■ Task to carry out
Return, exactly and in full, the lines of the records below starting at the one with "of in het rood-wit-blauw." and ending at the one with "6095522869833", and no other lines.

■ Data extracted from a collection
···

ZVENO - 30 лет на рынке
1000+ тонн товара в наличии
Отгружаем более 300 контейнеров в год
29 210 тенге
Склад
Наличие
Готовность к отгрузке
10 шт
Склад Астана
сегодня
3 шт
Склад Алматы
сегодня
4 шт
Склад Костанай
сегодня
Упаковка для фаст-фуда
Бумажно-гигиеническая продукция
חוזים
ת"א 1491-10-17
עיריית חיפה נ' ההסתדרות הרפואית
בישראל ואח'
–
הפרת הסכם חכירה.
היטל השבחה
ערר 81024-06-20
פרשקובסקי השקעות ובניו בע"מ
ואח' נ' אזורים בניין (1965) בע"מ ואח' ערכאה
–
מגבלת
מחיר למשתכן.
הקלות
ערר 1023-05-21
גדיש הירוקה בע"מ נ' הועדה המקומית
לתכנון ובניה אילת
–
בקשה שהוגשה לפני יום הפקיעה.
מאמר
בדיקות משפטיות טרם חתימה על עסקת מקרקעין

···

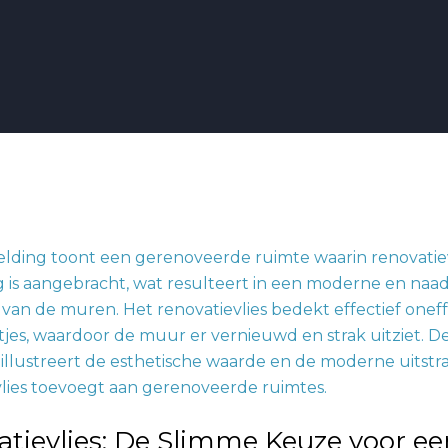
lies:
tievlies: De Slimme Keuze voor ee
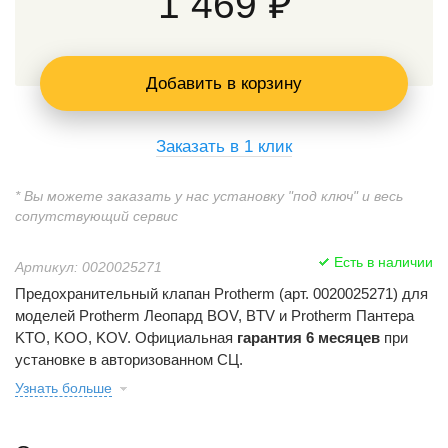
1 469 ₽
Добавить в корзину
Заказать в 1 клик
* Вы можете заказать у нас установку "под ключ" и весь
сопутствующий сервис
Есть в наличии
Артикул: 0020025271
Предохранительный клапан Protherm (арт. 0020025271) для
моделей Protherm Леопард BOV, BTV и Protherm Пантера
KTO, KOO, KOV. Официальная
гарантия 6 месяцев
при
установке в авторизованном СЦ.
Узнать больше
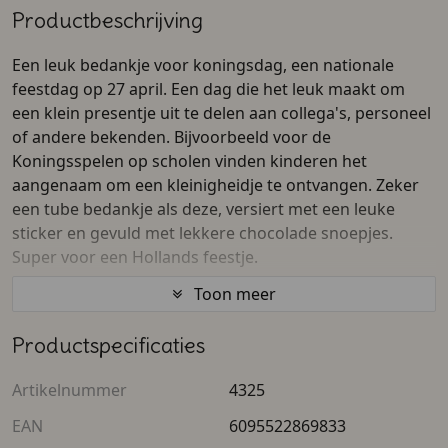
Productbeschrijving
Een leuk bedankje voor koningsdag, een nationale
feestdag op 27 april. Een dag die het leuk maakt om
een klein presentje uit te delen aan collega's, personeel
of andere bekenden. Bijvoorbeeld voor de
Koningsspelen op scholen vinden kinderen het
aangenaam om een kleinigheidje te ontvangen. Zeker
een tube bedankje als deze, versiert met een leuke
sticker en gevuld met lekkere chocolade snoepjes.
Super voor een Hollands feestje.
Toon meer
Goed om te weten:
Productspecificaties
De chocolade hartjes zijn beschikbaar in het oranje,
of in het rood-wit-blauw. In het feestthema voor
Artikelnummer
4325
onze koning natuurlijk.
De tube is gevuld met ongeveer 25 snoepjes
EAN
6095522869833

···

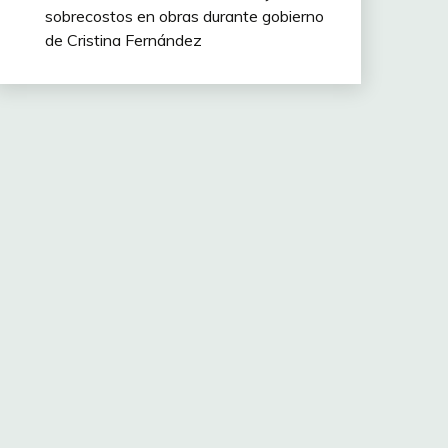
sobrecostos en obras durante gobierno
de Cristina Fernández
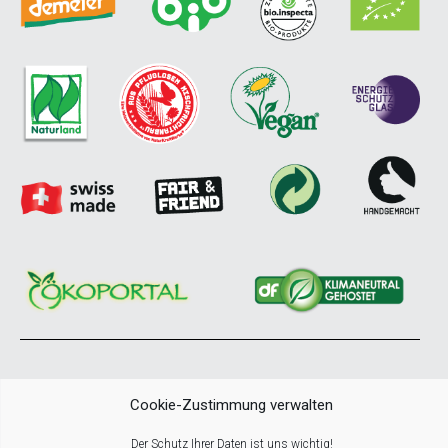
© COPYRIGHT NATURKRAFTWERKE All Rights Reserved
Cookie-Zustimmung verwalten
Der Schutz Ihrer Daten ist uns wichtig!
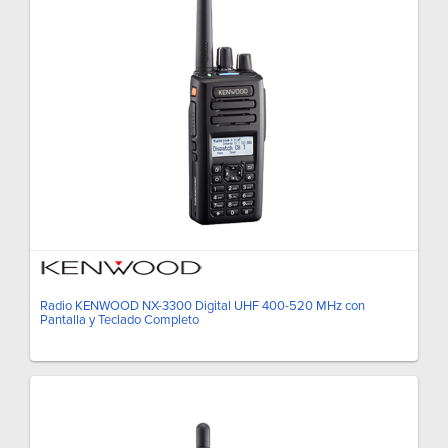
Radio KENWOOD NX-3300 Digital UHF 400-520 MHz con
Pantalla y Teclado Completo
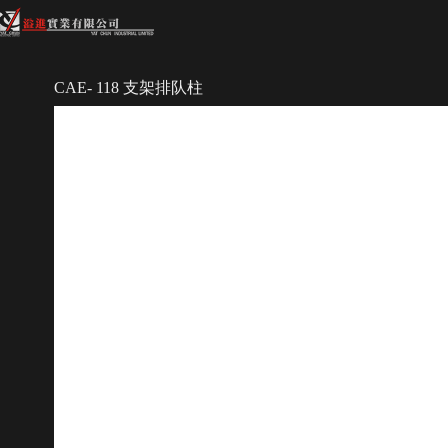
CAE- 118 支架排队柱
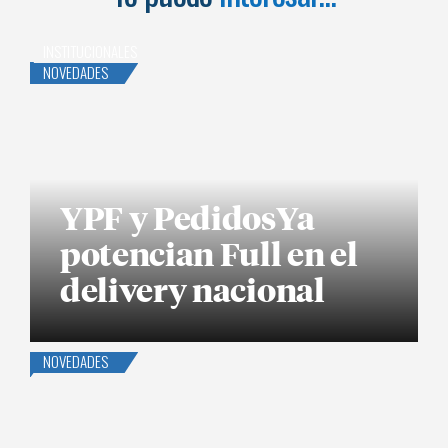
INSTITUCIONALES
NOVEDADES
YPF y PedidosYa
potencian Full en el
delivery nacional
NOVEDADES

···

■ Written response
of in het rood-wit-blauw. In het feestthema voor
Artikelnummer
4325
onze koning natuurlijk.
De tube is gevuld met ongeveer 25 snoepjes
EAN
6095522869833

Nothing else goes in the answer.